• **TASK BRIEF**: Among the entries that follow, locate the line with "Sledovat (975, 901)" and the line with "[Share on Facebook] (58, 783)". Output those lines and all lines in between, exactly, minus the pictures.

• **MATERIAL TO PROCESS**:
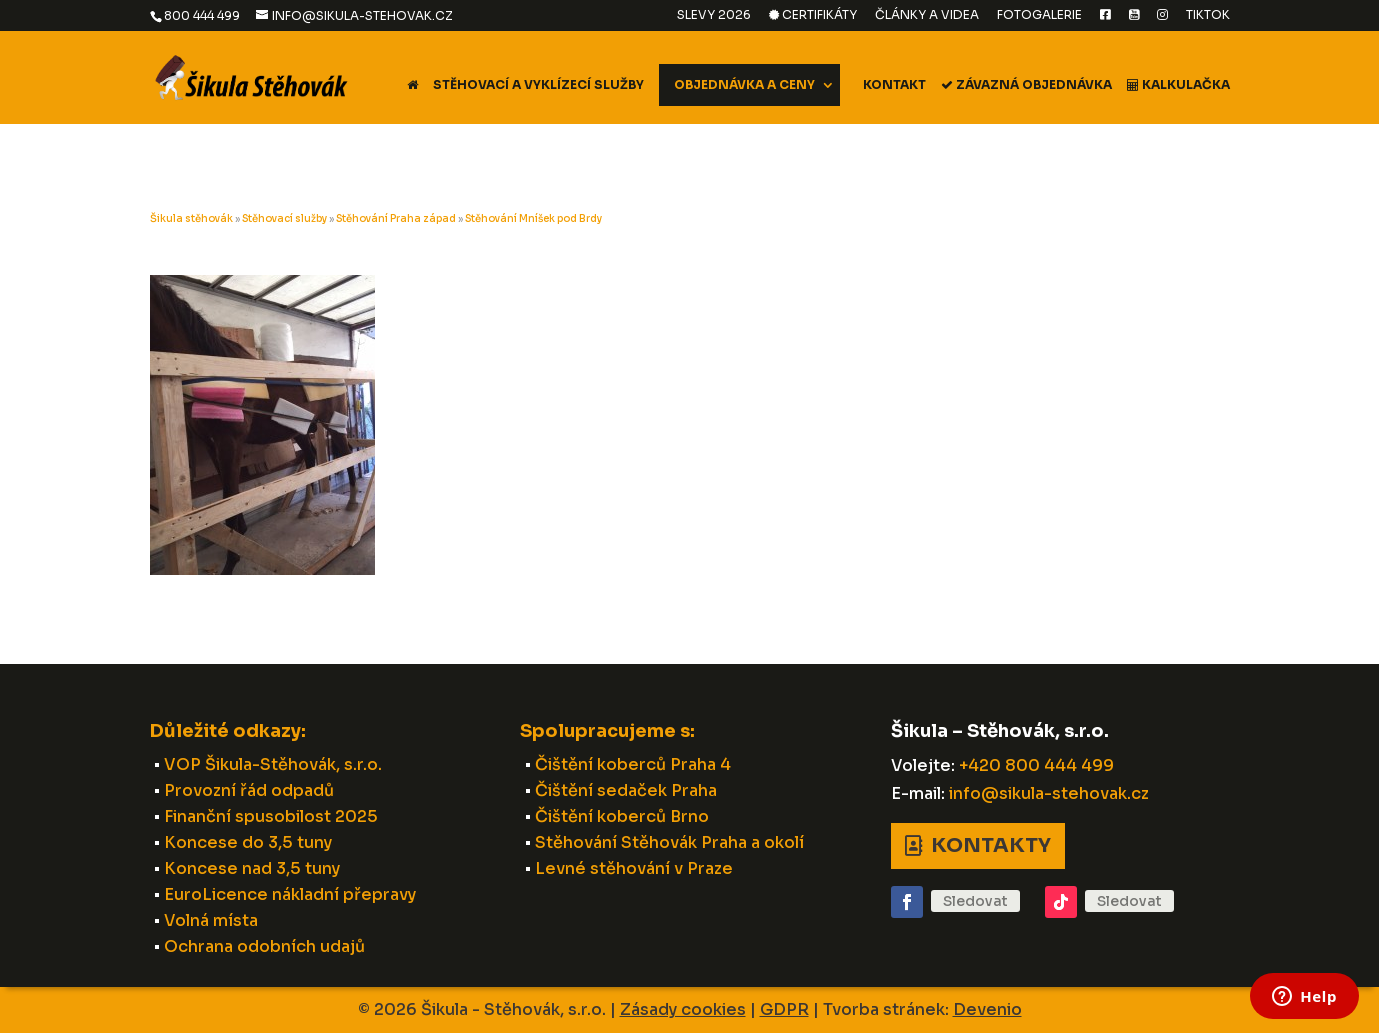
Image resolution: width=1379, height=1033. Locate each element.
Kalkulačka (1178, 85)
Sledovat (975, 901)
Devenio (987, 1009)
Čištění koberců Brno (622, 816)
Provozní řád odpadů (249, 790)
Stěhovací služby (284, 218)
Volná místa (211, 920)
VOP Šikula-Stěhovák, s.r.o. (273, 764)
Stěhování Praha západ (396, 218)
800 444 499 (202, 15)
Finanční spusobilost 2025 (271, 816)
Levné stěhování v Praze (634, 868)
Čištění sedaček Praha (626, 790)
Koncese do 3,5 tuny (248, 842)
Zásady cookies (683, 1009)
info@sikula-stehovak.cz (1049, 793)
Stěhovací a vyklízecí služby (538, 85)
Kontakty (991, 845)
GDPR (784, 1009)
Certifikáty (813, 15)
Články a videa (927, 15)
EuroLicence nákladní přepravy (290, 894)
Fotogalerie (1039, 15)
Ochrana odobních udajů (264, 946)
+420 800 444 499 (1036, 765)
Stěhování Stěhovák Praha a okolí (669, 842)
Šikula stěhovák (191, 218)
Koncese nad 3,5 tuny (252, 868)
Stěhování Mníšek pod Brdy (533, 218)
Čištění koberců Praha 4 (633, 764)
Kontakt (894, 85)
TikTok (1208, 15)
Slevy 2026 (714, 15)
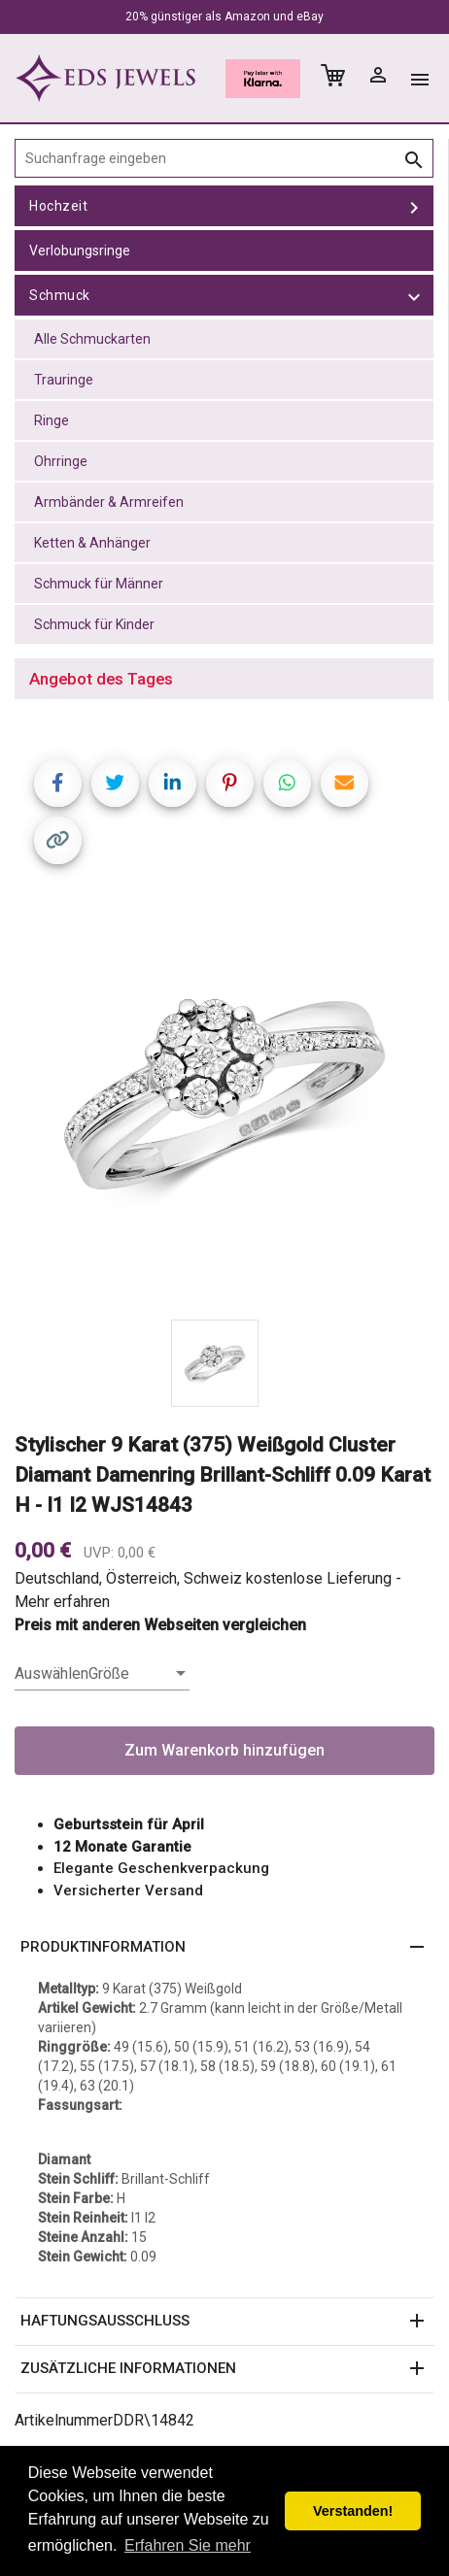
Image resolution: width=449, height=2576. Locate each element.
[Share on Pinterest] (230, 783)
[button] (224, 1948)
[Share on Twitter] (115, 783)
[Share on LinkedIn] (172, 783)
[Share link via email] (344, 783)
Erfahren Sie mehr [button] (187, 2545)
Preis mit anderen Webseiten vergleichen (160, 1625)
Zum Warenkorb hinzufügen (224, 1750)
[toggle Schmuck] (414, 295)
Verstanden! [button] (353, 2511)
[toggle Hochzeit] (414, 205)
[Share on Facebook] (58, 783)
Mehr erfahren (62, 1601)
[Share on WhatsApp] (287, 783)
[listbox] (102, 1674)
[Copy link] (58, 840)
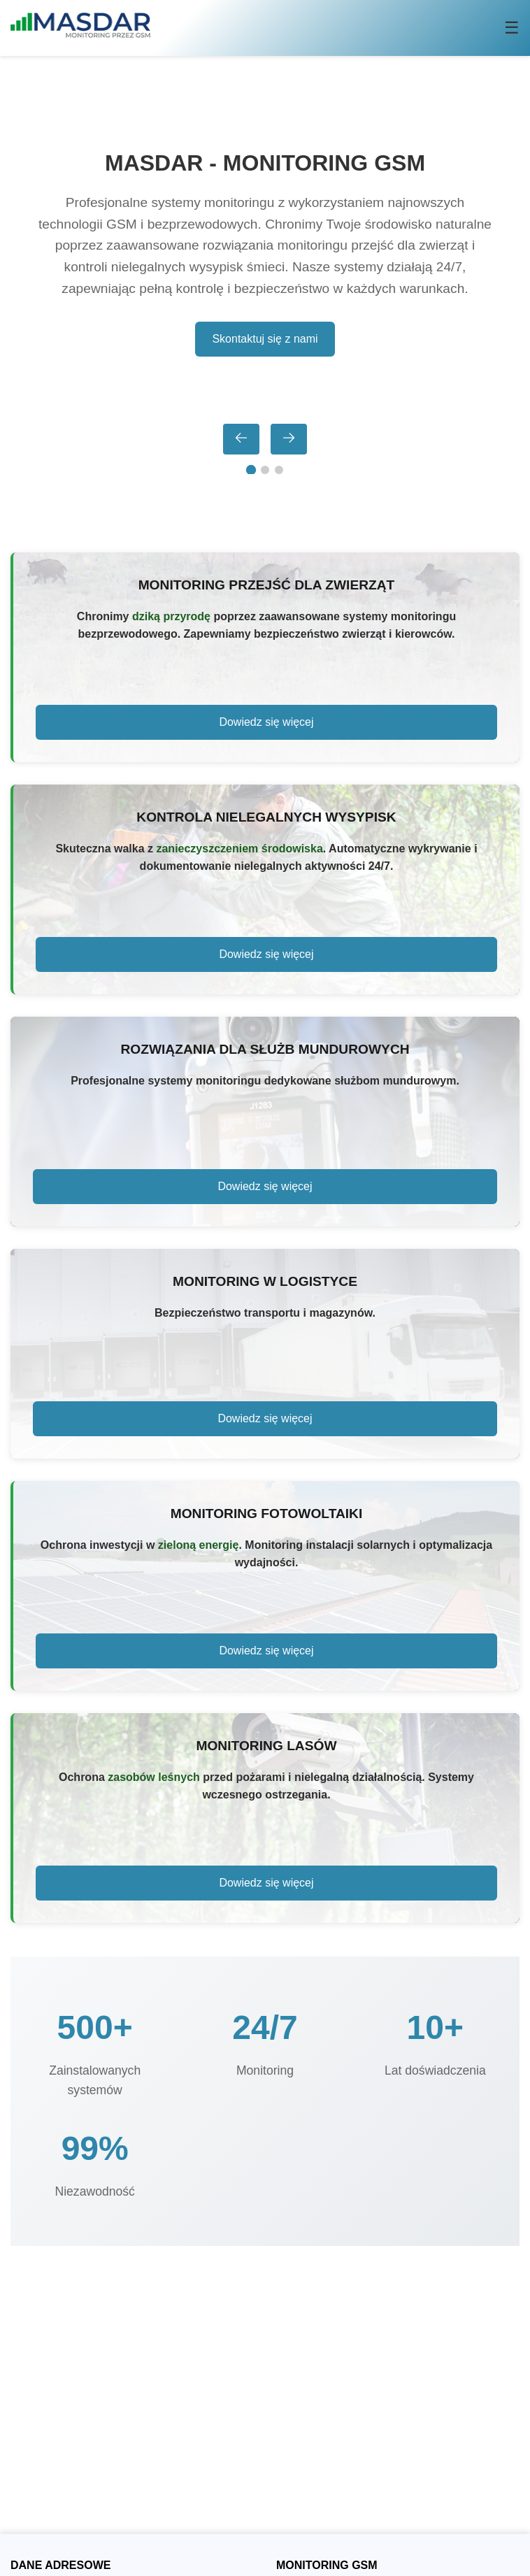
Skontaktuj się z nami (264, 339)
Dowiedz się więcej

• **ANSWER TO THIS PROBLEM**:
Sledovat (975, 901)
Devenio (987, 1009)
Čištění koberců Brno (622, 816)
Provozní řád odpadů (249, 790)
Stěhovací služby (284, 218)
Volná místa (211, 920)
VOP Šikula-Stěhovák, s.r.o. (273, 764)
Stěhování Praha západ (396, 218)
800 444 499 (202, 15)
Finanční spusobilost 2025 (271, 816)
Levné stěhování v Praze (634, 868)
Čištění sedaček Praha (626, 790)
Koncese do 3,5 tuny (248, 842)
Zásady cookies (683, 1009)
info@sikula-stehovak.cz (1049, 793)
Stěhovací a vyklízecí služby (538, 85)
Kontakty (991, 845)
GDPR (784, 1009)
Certifikáty (813, 15)
Články a videa (927, 15)
EuroLicence nákladní přepravy (290, 894)
Fotogalerie (1039, 15)
Ochrana odobních udajů (264, 946)
+420 800 444 499 (1036, 765)
Stěhování Stěhovák Praha a okolí (669, 842)
Šikula stěhovák (191, 218)
Koncese nad 3,5 tuny (252, 868)
Stěhování Mníšek pod Brdy (533, 218)
Čištění koberců Praha 4 (633, 764)
Kontakt (894, 85)
TikTok (1208, 15)
Slevy 2026 (714, 15)
Image resolution: width=449, height=2576. Locate each element.
[Share on Pinterest] (230, 783)
[button] (224, 1948)
[Share on Twitter] (115, 783)
[Share on LinkedIn] (172, 783)
[Share link via email] (344, 783)
Erfahren Sie mehr [button] (187, 2545)
Preis mit anderen Webseiten vergleichen (160, 1625)
Zum Warenkorb hinzufügen (224, 1750)
[toggle Schmuck] (414, 295)
Verstanden! [button] (353, 2511)
[toggle Hochzeit] (414, 205)
[Share on Facebook] (58, 783)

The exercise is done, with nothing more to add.